Being “Authentic” Doesn’t Give One License To Be An Ass

Meg Whitman lives by it. Hilary Rodham swears by it. Steve Jobs ruled by it.

These days everyone is touting their authenticity. What I call “Popeye’s ‘I yam what I yam’” school of self-management is in full swing. Far too often, however, this cry of authenticity has become nothing but an excuse for bad behavior. In short, it’s giving people—particularly those who think they’re geniuses— license to act like assholes.

In a recent Harvard Business Review cover story, Walter Issacson appeared to rationalize and legitimize this type of behavior in his essay on the true leadership lessons of Steve Jobs—the poster boy for the movement. Last year Issacson wrote a bestselling biography on Jobs. His purpose in writing the article now? To set commentators straight “who fixate too much on the rough edges of Job’s personality (especially those with no experience in entrepreneurship).”

According to Issacson, Jobs’s behavior can be explained away thusly:

“Jobs was famously impatient, petulant, and tough with the people around him. But his treatment of people, though not laudable, emanated from his passion for perfection and desire to work with only the best.”

And by Jobs himself, who, when pressed by Issacson on whether he could have gotten the same results while being nicer, replied:

“Perhaps so. But it’s not who I am. Maybe there’s a better way—a gentlemen’s club where we all wear ties and speak in this Brahmin language and velvet code words—but I don’t know that way, because I am middle-class from California.”

Now that’s what we used to call back in the 70s a “cop out!” Did Jobs really think we’d buy into the notion that you’re either someone who is telling it like it is with brute force and honesty, civility be damned, or you’re a stiff, tight jawed, mealy-mouthed leader who is unwilling and unable to tell the truth? How ridiculous. Is there no middle ground for a leader who respects those around him and provides both positive as well as critical feedback in a thoughtful, direct, manner?

As well, did he really have the audacity to pin his bad boy behavior on his middle class Californian roots? While I wasn’t raised in California, having lived here now for over 25 years, I know of a lot of successful business leaders who spent their formative years in this state, in the very same middle class as Mr. Jobs and his family, who haven’t resorted to the kind of behavior that Jobs was famous for. Indeed there are numerous examples of leaders everywhere—Howard Schultz of Starbucks, Ursula Burns of Xerox, and Daniel Vasella of Novartis, who were exposed to poverty and sometimes abuse as children and emerged as compassionate and respectful leaders.

Many of us—myself included—love the story of how Jobs re-built Apple by cutting through the BS, winnowing projects down and getting rid of people who did not share his vision. No doubt that incisiveness and directness are behaviors to be valued and developed. But was it really necessary to take those behaviors to the extent he did, exposing a shameful level of scorn, rudeness and even cruelty to colleagues and fellow workers? In others words, could he still have succeeded without being such a jerk?
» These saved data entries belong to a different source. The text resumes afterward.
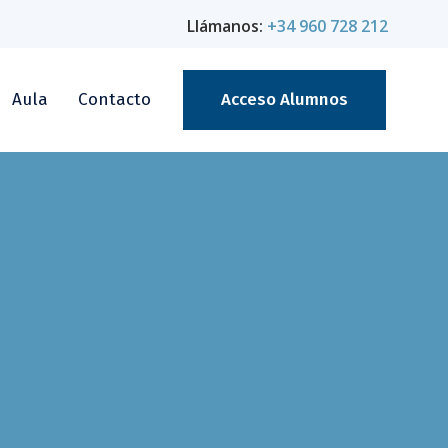
Llámanos:
+34 960 728 212
Aula
Contacto
Acceso Alumnos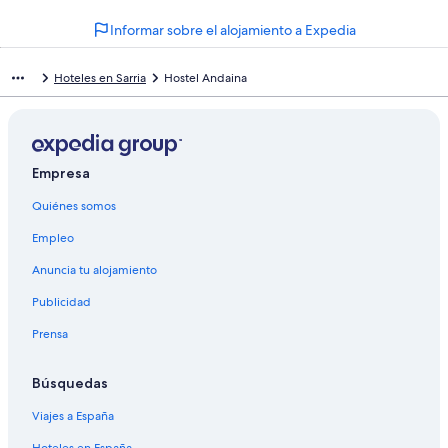
Informar sobre el alojamiento a Expedia
Hoteles en Sarria
Hostel Andaina
Empresa
Quiénes somos
Empleo
Anuncia tu alojamiento
Publicidad
Prensa
Búsquedas
Viajes a España
Hoteles en España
Absolutely he could have. Jobs got away with it because he could. Yes, the guy who told us to “Think Different” , who strived for perfectionism, scrutinizing his products along with everyone around him, never really turned the lens inward on himself because he didn’t have to. While I never met the man, it’s clear from the hundreds of people that Issacson interviewed that his genius was so revered that many people just wanted to be near him, no matter how difficult or demeaning the interaction. In fact, after one such episode where Jobs said to an employee, “You asshole, you never do anything right!” the response was “Yes, he was an asshole but I consider myself the absolute luckiest person in the world to have worked with him.”

It’s curious why we need studies to tell us what many of us know instinctively: people respond better and are more successful in environments where people are civil and respectful to one another. For those who miss the point, though, thankfully there are hundreds of social scientists who remain gainfully employed ready with reams of research results that demonstrate how an uncivil culture deleteriously affects the bottom line through loss of motivation, collaboration and high turnover. Furthermore, no corollary has been found between creative, productive employees and workplace abuse.

After years working on the front lines coaching professionals in some of America’s toughest, most demanding industries, no one will ever convince me that being a bully is excusable due to someone’s ingenuity, title, longevity, company size or success. The simple truth is that, like our playgrounds, bullies have no place in corporate America. If your definition of being authentic involves being cruel, disrespectful, amoral or running roughshod over people, then I’d say that there are a lot of words to describe your personality but authentic isn’t one of them.


Peggy Klaus

Peggy Klaus coaches CEOs and executives worldwide on leadership and communication.